The problem is not respect for others. The problem is time itself, or at least, how it operates in our dumb late brains. I don’t think my adolescent friends were all that far off when they gave us Ewings our own time zone. The only inaccuracy was the word standard. For some people, time is standard: a force in the universe, a steady ticking line that pulls us through our existence at a constant rate. But for the lates, time is an organic mass; a gelatinous blob through which we trudge and slip to find our wavering route through from Christmas to Christmas. Time is something we are continually chasing after or crawling through, with all the consistency of a dream.

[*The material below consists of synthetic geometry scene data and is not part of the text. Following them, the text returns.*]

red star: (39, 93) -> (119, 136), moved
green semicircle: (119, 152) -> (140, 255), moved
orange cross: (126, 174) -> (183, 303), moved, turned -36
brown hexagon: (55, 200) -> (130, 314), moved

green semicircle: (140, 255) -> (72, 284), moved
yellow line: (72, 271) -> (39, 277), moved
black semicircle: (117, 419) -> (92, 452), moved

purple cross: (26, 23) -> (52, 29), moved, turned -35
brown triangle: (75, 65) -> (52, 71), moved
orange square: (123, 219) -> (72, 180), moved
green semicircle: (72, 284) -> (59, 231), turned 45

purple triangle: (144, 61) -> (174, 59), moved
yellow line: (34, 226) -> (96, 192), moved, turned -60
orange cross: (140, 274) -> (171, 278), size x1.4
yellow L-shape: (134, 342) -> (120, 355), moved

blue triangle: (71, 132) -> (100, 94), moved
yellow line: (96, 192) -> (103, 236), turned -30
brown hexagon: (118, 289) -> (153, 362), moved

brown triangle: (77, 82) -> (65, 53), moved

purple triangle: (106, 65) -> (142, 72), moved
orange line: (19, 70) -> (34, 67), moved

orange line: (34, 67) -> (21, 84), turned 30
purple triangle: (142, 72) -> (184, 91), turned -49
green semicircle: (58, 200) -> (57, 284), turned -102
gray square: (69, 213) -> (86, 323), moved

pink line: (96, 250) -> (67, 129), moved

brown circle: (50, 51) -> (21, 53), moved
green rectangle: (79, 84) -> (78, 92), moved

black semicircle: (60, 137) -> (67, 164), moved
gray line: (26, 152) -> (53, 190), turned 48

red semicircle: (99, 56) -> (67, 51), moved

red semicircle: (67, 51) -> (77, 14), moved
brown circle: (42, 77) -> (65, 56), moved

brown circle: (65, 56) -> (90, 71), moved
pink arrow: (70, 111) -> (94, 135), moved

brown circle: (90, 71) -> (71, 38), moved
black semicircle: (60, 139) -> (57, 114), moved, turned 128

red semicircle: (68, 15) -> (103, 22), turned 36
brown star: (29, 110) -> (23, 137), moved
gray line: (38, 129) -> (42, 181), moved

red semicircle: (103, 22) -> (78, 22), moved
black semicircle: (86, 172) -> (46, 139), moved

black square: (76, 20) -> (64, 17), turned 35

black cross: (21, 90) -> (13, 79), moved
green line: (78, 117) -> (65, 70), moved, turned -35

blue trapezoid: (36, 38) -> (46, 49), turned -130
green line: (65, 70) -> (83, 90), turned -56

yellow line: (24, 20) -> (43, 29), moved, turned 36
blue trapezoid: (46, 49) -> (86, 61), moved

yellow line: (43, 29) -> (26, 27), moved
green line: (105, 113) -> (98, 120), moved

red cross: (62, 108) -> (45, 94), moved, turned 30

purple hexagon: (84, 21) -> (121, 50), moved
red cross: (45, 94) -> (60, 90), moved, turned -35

How could thirty minutes on a treadmill be the same length as a half hour massage? A week of work is in no way the same duration as a week’s vacation, or a week of unemployment. How about the span of your childhood vs. the span of your kids’? Impossible. The numbers look the same, but we know better. Somehow, when I try to line up the tasks that will get me from my bed to the door, time stretches out like a piece of gum trying to accommodate them all. Then: I remember the dishwasher. The compost needs turning and I need, need to send that reference letter TODAY if my old intern is going to get her new job. I hold my breath, begging the fickleness of time to work with me, this once. Sometimes, it does. I accomplish everything and still make it across the threshold of my appointment with thirty seconds to spare. But not always. Not usually.
So please, forgive us a little. I have the utmost respect for you and know only too well that your life is ticking by at an ever increasing rate, and there’s no excuse for taking that ten minutes from you and replacing it with annoyance. It could be worse, though. Those ten minutes could have evaporated completely. You could have been enjoying a fall afternoon and be struck with the sudden panic that two hours have elapsed without letting you know. You could feel as if your life has been pieced together by a drunk editor.
I would like to propose, though, that a fault in one area can be a boon in another. If you need someone to hyper-focus on a project, ignoring overtime hours ticking by: I’m your girl. I will always stay late to help clean up. If you require the patient, content companionship that only the time-challenged possess, I will keep you company, tricking my brain into losing an extra five, ten, fifteen minutes doing some soothingly repetitive task. I have learned to control this in some ways and am looking to leverage it as a superpower.
If you need to be late, for whatever reason, I can wait, because when time ebbs and flows giddily around us, it’s impossible to feel it is wasted. It took me ten years of adulthood to decide what to be when I grew up, but it could not have happened any other way. Those days when you feel an all night conversation coming on, give your tardy friends a call. There’s nothing we love more than whiling away a few hours.